If there is a weakness in these books, it is in the unremitting evil of everyone in the Church's heirarchy. And it's not a subtle evil, either; it is very much one of ends justifying means, with increase in personal power the most appropriate ends. This even extends beyond the human members of the heirarchy to the angel just below the Authority, who is named as Enoch (which itself bears considerable thought). They are not cardboard characters as such, but they are nonetheless still shallower than they should be.
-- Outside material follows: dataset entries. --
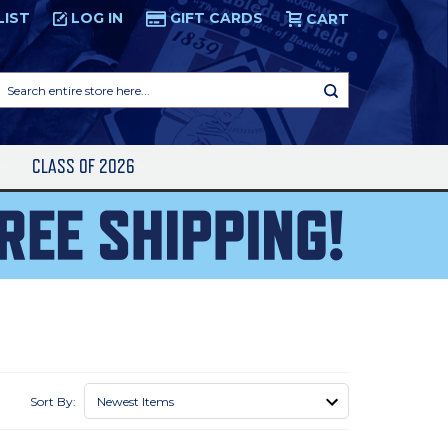
LIST
LOG IN
GIFT CARDS
CART
Search
entire
store
here...
S
CLASS OF 2026
Sort By:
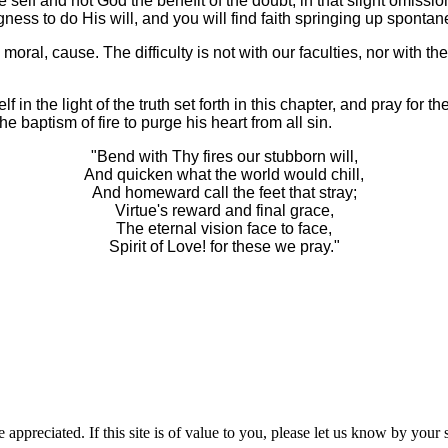
ive self and not God the benefit of the doubt; in that slight omis
ess to do His will, and you will find faith springing up spontan
a moral, cause. The difficulty is not with our faculties, nor with t
 the light of the truth set forth in this chapter, and pray for the 
e baptism of fire to purge his heart from all sin.
"Bend with Thy fires our stubborn will,
And quicken what the world would chill,
And homeward call the feet that stray;
Virtue's reward and final grace,
The eternal vision face to face,
Spirit of Love! for these we pray."
 appreciated. If this site is of value to you, please let us know by you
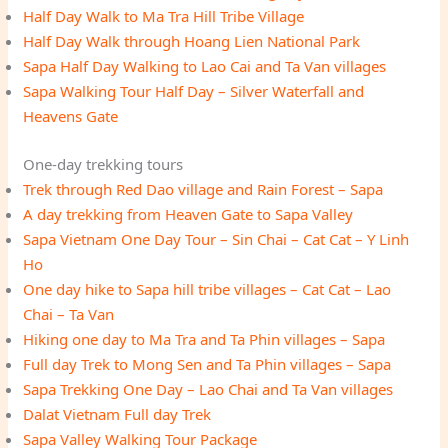
Half Day Walk to Ma Tra Hill Tribe Village
Half Day Walk through Hoang Lien National Park
Sapa Half Day Walking to Lao Cai and Ta Van villages
Sapa Walking Tour Half Day – Silver Waterfall and
Heavens Gate
One-day trekking tours
Trek through Red Dao village and Rain Forest – Sapa
A day trekking from Heaven Gate to Sapa Valley
Sapa Vietnam One Day Tour – Sin Chai – Cat Cat – Y Linh
Ho
One day hike to Sapa hill tribe villages – Cat Cat – Lao
Chai – Ta Van
Hiking one day to Ma Tra and Ta Phin villages – Sapa
Full day Trek to Mong Sen and Ta Phin villages – Sapa
Sapa Trekking One Day – Lao Chai and Ta Van villages
Dalat Vietnam Full day Trek
Sapa Valley Walking Tour Package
Two marketing issues remain, one good, one bad. The cover designs and paintings are unusually mature for speculative fiction aimed at any age-group. Too often, cover paintings look like 1970ish Archie transported to a speculative fiction context, with perhaps the only consistent exceptions being Michael Whelan and Bob Eggleton. The full but natural pallette, the soft yet defined edges, and the complex albeit spare scenes are miles beyond the usual garbage. On the other hand, the marketing dorks in this country should learn something from their British counterparts that they clearly have not learned even after having had Harry Potter shoved down their throats: restricting complex books to particular marketing categories due to the age of the protagonists is a serious mistake. Although YA readers—supposedly 12 to 16, but in reality 9 or 10 to 13 or 14—would certainly enjoy His Dark Materials, they will do so on the "cool battle" or "cool adventure" level and miss most of the novel's meaning and joy. Although, if it gets them reading Paradise Lost and Paradise Regained, that's not entirely a bad thing.

Overall rating: 4 stars
The major strength of His Dark Materials is that Pullman never condescends, never relies upon allusion for the entire meaning of his complex prose, never answers questions about the core issues of the novel. In the end, the novel emphasizes that neither authority nor Authority is sufficient justification or motivation for any worthwhile action or decision. This is what makes the book really dangerous to fundamentalists—not the surface meaning, which is "offensive" enough (in much the same way as Paradise Lost itself, which remains recommended reading to this day), but the subtext that requires everyone to think for him or herself and accept responsibility for both his or her role(s) in life and his or her actions. If the books remain somewhat flawed as fiction, the flaws are (unlike so much of the dreck published these days, let alone what remains in the slush pile) not central to the books' meaning or theme, environment, premise, or protagonists.